How to think about it
The core idea
A user’s post-experiment revenue is highly correlated with their pre-experiment revenue. That pre-experiment signal is available before the experiment starts and is unaffected by treatment assignment (it is in the past). If you regress out this pre-experiment covariate from the post-experiment metric, the residual variance is substantially smaller — often 30–70 % variance reduction in practice.
The CUPED estimator replaces the raw outcome Y with an adjusted outcome:
Y_cuped = Y - theta * (X - E[X])
Where X is the pre-experiment covariate, theta is estimated via OLS regression (theta = Cov(Y, X) / Var(X)), and E[X] is the grand mean of the covariate. Because X is independent of treatment assignment, this adjustment does not bias the treatment effect estimate — it only reduces variance.
What this means practically
If CUPED cuts variance by 50 %, you need only half the sample size to achieve the same power. Equivalently, for a fixed sample size, your effective MDE shrinks — you can detect smaller effects. Microsoft (who invented CUPED, published 2013) and Booking.com report routine variance reductions of 40–60 % on revenue and engagement metrics.
What covariate to use
The best covariate is the same metric measured in the pre-experiment period (e.g., 14-day revenue before experiment launch). The longer and more stable the pre-period, the higher the correlation and the greater the variance reduction.

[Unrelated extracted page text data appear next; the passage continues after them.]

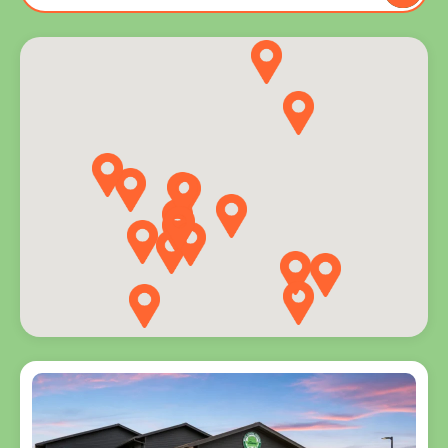
to you
and
explore
programs
for every
age.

For new users who have no pre-experiment history, the adjustment is zero — CUPED only helps for returning users with prior data.

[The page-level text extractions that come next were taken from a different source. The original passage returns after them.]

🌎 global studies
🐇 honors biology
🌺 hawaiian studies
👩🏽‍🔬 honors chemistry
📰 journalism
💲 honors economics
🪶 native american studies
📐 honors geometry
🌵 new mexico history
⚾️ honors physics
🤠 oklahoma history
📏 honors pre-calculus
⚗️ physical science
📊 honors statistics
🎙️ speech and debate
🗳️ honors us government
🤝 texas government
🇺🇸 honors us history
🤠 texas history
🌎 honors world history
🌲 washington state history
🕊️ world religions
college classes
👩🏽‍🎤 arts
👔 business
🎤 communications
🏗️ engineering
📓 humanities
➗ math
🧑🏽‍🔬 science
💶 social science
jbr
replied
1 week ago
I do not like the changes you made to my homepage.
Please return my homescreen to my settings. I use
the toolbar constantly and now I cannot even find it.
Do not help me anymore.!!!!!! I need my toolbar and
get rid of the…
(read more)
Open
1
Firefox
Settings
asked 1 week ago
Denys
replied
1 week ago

CUPED vs. stratified sampling
Stratification at assignment time (e.g., block-randomize by user tenure decile) achieves a similar goal but must be planned before launch. CUPED is applied post-hoc and is therefore more flexible. Most modern experiment platforms support CUPED by default.
For continuous metrics with high between-user heterogeneity (spend, session duration), CUPED is almost always worth applying. For binary metrics with low baseline rates (rare conversion events), the variance reduction is modest because pre-experiment binary signals are noisier predictors.